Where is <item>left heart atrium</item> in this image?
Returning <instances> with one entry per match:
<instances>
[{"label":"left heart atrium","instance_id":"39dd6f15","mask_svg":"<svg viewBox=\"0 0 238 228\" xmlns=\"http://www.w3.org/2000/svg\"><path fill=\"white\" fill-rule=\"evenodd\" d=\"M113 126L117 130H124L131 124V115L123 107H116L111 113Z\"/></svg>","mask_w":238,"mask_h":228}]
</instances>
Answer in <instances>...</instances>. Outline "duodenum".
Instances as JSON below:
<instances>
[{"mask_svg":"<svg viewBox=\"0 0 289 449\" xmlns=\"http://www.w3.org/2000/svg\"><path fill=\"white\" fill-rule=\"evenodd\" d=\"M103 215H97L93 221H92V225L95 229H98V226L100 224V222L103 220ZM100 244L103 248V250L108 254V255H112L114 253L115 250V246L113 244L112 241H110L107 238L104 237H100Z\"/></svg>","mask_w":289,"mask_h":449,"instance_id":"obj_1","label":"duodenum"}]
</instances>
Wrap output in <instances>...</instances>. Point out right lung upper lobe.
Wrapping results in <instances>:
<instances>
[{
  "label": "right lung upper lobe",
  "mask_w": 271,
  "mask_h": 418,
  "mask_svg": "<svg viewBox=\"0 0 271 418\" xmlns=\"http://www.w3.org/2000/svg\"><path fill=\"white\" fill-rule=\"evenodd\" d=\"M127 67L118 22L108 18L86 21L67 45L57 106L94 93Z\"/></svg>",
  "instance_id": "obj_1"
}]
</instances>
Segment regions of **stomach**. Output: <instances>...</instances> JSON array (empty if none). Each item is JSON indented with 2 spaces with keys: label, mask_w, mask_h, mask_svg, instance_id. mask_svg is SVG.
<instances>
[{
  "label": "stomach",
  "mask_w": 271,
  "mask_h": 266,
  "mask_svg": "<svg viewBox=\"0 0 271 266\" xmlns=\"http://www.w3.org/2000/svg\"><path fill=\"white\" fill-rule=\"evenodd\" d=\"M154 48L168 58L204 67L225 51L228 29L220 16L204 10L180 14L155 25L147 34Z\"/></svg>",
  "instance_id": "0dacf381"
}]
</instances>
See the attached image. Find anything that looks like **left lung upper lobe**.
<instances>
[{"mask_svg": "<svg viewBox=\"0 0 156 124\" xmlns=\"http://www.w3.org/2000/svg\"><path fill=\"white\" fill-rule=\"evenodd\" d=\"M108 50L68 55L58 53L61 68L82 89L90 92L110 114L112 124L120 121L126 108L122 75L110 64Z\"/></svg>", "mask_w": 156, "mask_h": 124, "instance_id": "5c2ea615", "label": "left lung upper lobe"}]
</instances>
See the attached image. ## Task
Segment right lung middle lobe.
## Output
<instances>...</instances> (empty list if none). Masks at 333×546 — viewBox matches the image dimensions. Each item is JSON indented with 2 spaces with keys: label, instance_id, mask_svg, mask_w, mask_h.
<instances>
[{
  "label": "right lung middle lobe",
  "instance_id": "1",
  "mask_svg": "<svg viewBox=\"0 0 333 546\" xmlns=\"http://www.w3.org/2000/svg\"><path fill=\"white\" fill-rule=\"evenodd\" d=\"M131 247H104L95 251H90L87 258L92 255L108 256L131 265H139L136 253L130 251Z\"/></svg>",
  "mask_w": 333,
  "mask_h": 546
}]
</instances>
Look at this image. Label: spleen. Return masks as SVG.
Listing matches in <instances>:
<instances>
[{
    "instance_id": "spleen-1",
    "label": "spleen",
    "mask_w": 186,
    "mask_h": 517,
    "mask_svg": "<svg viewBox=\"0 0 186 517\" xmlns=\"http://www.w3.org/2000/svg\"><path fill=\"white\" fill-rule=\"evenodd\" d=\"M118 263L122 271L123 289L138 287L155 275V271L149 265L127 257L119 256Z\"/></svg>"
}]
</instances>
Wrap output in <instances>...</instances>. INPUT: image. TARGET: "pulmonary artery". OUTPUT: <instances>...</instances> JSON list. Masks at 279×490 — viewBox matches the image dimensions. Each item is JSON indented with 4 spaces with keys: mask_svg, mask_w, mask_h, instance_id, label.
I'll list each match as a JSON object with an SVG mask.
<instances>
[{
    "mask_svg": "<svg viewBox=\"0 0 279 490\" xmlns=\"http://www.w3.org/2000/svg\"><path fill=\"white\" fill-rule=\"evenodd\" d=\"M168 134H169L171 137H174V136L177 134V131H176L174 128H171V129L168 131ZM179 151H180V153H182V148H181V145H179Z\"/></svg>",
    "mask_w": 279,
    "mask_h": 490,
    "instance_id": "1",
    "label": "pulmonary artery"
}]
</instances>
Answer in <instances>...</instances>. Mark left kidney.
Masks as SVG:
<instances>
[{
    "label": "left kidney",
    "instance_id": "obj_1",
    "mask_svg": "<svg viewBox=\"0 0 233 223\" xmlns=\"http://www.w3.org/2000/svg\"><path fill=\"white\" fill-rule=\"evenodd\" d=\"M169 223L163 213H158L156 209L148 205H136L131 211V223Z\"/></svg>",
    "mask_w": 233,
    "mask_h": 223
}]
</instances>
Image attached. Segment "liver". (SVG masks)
_ _ _ _ _ _ _
What to work on |
All of the records above are to be copied exactly.

Answer to this exercise |
Where is <item>left heart atrium</item> in this image?
Returning <instances> with one entry per match:
<instances>
[{"label":"left heart atrium","instance_id":"39dd6f15","mask_svg":"<svg viewBox=\"0 0 238 228\" xmlns=\"http://www.w3.org/2000/svg\"><path fill=\"white\" fill-rule=\"evenodd\" d=\"M113 126L117 130H124L131 124V115L123 107H116L111 113Z\"/></svg>","mask_w":238,"mask_h":228}]
</instances>
Answer in <instances>...</instances>. Outline "duodenum".
Instances as JSON below:
<instances>
[{"mask_svg":"<svg viewBox=\"0 0 289 449\" xmlns=\"http://www.w3.org/2000/svg\"><path fill=\"white\" fill-rule=\"evenodd\" d=\"M103 215H97L93 221H92V225L95 229H98V226L100 224V222L103 220ZM100 244L103 248V250L108 254V255H112L114 253L115 250V246L113 244L112 241H110L107 238L104 237H100Z\"/></svg>","mask_w":289,"mask_h":449,"instance_id":"obj_1","label":"duodenum"}]
</instances>
Wrap output in <instances>...</instances>. Point out right lung upper lobe.
Wrapping results in <instances>:
<instances>
[{
  "label": "right lung upper lobe",
  "mask_w": 271,
  "mask_h": 418,
  "mask_svg": "<svg viewBox=\"0 0 271 418\" xmlns=\"http://www.w3.org/2000/svg\"><path fill=\"white\" fill-rule=\"evenodd\" d=\"M127 67L118 22L108 18L86 21L67 45L57 106L94 93Z\"/></svg>",
  "instance_id": "obj_1"
}]
</instances>
Segment regions of **stomach**. Output: <instances>...</instances> JSON array (empty if none). Each item is JSON indented with 2 spaces with keys: label, mask_w, mask_h, mask_svg, instance_id. mask_svg is SVG.
<instances>
[{
  "label": "stomach",
  "mask_w": 271,
  "mask_h": 266,
  "mask_svg": "<svg viewBox=\"0 0 271 266\" xmlns=\"http://www.w3.org/2000/svg\"><path fill=\"white\" fill-rule=\"evenodd\" d=\"M154 48L168 58L204 67L225 51L228 29L220 16L204 10L180 14L155 25L147 34Z\"/></svg>",
  "instance_id": "0dacf381"
}]
</instances>
See the attached image. Find anything that looks like **left lung upper lobe**.
<instances>
[{"mask_svg": "<svg viewBox=\"0 0 156 124\" xmlns=\"http://www.w3.org/2000/svg\"><path fill=\"white\" fill-rule=\"evenodd\" d=\"M108 50L68 55L58 53L61 68L82 89L90 92L110 114L112 124L120 121L126 108L122 75L110 64Z\"/></svg>", "mask_w": 156, "mask_h": 124, "instance_id": "5c2ea615", "label": "left lung upper lobe"}]
</instances>
See the attached image. ## Task
Segment right lung middle lobe.
## Output
<instances>...</instances> (empty list if none). Masks at 333×546 — viewBox matches the image dimensions. Each item is JSON indented with 2 spaces with keys: label, instance_id, mask_svg, mask_w, mask_h.
<instances>
[{
  "label": "right lung middle lobe",
  "instance_id": "1",
  "mask_svg": "<svg viewBox=\"0 0 333 546\" xmlns=\"http://www.w3.org/2000/svg\"><path fill=\"white\" fill-rule=\"evenodd\" d=\"M131 247H104L95 251H90L87 258L92 255L108 256L131 265H139L136 253L130 251Z\"/></svg>",
  "mask_w": 333,
  "mask_h": 546
}]
</instances>
Look at this image. Label: spleen. Return masks as SVG.
Listing matches in <instances>:
<instances>
[{
    "instance_id": "spleen-1",
    "label": "spleen",
    "mask_w": 186,
    "mask_h": 517,
    "mask_svg": "<svg viewBox=\"0 0 186 517\" xmlns=\"http://www.w3.org/2000/svg\"><path fill=\"white\" fill-rule=\"evenodd\" d=\"M118 263L122 271L123 289L138 287L155 275V271L149 265L127 257L119 256Z\"/></svg>"
}]
</instances>
Wrap output in <instances>...</instances>. INPUT: image. TARGET: "pulmonary artery". OUTPUT: <instances>...</instances> JSON list. Masks at 279×490 — viewBox matches the image dimensions. Each item is JSON indented with 4 spaces with keys: mask_svg, mask_w, mask_h, instance_id, label.
I'll list each match as a JSON object with an SVG mask.
<instances>
[{
    "mask_svg": "<svg viewBox=\"0 0 279 490\" xmlns=\"http://www.w3.org/2000/svg\"><path fill=\"white\" fill-rule=\"evenodd\" d=\"M168 134H169L171 137H174V136L177 134V131H176L174 128H171V129L168 131ZM179 151H180V153H182V148H181V145H179Z\"/></svg>",
    "mask_w": 279,
    "mask_h": 490,
    "instance_id": "1",
    "label": "pulmonary artery"
}]
</instances>
Answer in <instances>...</instances>. Mark left kidney.
Masks as SVG:
<instances>
[{
    "label": "left kidney",
    "instance_id": "obj_1",
    "mask_svg": "<svg viewBox=\"0 0 233 223\" xmlns=\"http://www.w3.org/2000/svg\"><path fill=\"white\" fill-rule=\"evenodd\" d=\"M169 223L163 213H158L156 209L148 205H136L131 211V223Z\"/></svg>",
    "mask_w": 233,
    "mask_h": 223
}]
</instances>
Image attached. Segment "liver". (SVG masks)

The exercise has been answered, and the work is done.